Bugün ender olan hastalıkların yeniden görüldüğü, cinsel ilişkiyle bulaşan enfeksiyonların insanları öldürebildiği, yüzlerin çok daha sivilceli olduğu bir gelecek mi bekliyor insanlığı?
Bilim insanları her türlü antibiyotiğe dirençli bir bakteri buldular. Bu bakteri, savunma becerilerini diğer mikroplara da aktarabilir.
Ve böylece ilaca direnç dünya çapında yayılabilir; bilinen enfeksiyonlar yeniden tedavi edilemez hale gelebilir.
Antibiyotiklerle ilgili çalışmaya katılan, Cardiff Üniversitesi’nden Prof.

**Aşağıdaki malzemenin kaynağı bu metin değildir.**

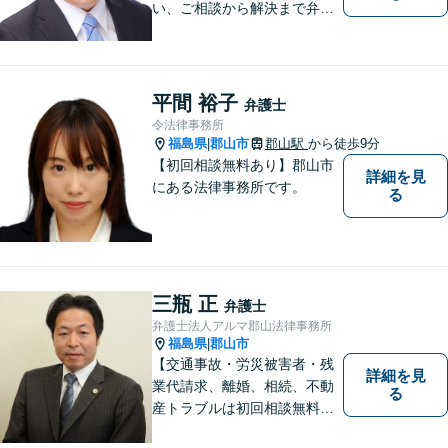
い、ご相談から解決まで弁護
士がサポートいたします。誠
実さと経験で支えます。🔷不
安な日々を終わらせるために
安心の第一歩を踏み出しまし
平間 裕子
弁護士
ょう。お気軽にお問い合わせ
令法律事務所
ください。
福島県
郡山市
郡山駅
から徒歩9分
|
【初回相談無料あり】郡山市
詳細を見
にある法律事務所です。
る
三瓶 正
弁護士
弁護士法人アルマ郡山法律事務所
福島県
郡山市
|
【交通事故・労災被害者・残
詳細を見
業代請求、離婚、相続、不動
る
産トラブルは初回相談無料】
【郡山市の弁護士】交通事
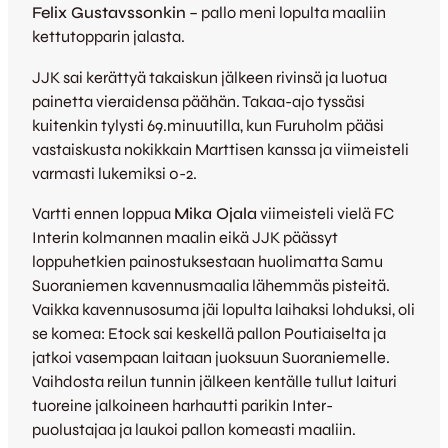
Felix Gustavssonkin
– pallo meni lopulta maaliin
kettutopparin jalasta.
JJK sai kerättyä takaiskun jälkeen rivinsä ja luotua
painetta vieraidensa päähän. Takaa-ajo tyssäsi
kuitenkin tylysti 69.minuutilla, kun Furuholm pääsi
vastaiskusta nokikkain Marttisen kanssa ja viimeisteli
varmasti lukemiksi 0-2.
Vartti ennen loppua
Mika Ojala
viimeisteli vielä FC
Interin kolmannen maalin eikä JJK päässyt
loppuhetkien painostuksestaan huolimatta Samu
Suoraniemen kavennusmaalia lähemmäs pisteitä.
Vaikka kavennusosuma jäi lopulta laihaksi lohduksi, oli
se komea: Etock sai keskellä pallon Poutiaiselta ja
jatkoi vasempaan laitaan juoksuun Suoraniemelle.
Vaihdosta reilun tunnin jälkeen kentälle tullut laituri
tuoreine jalkoineen harhautti parikin Inter-
puolustajaa ja laukoi pallon komeasti maaliin.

Timothy Walsh, BBC’ye yaptığı açıklamada “Artık sorun, küresel düzeyde ilaca direncin olup olmayacağı değil, bunun ne zaman baş göstereceği.” diyor.
Ve bu durumun insanlığı antibiyotiklerin keşfedilmesinden uzun zaman öncelerine götürebileceği belirtiliyor.
Antibiyotiğin keşfinden önce hayat nasıldı?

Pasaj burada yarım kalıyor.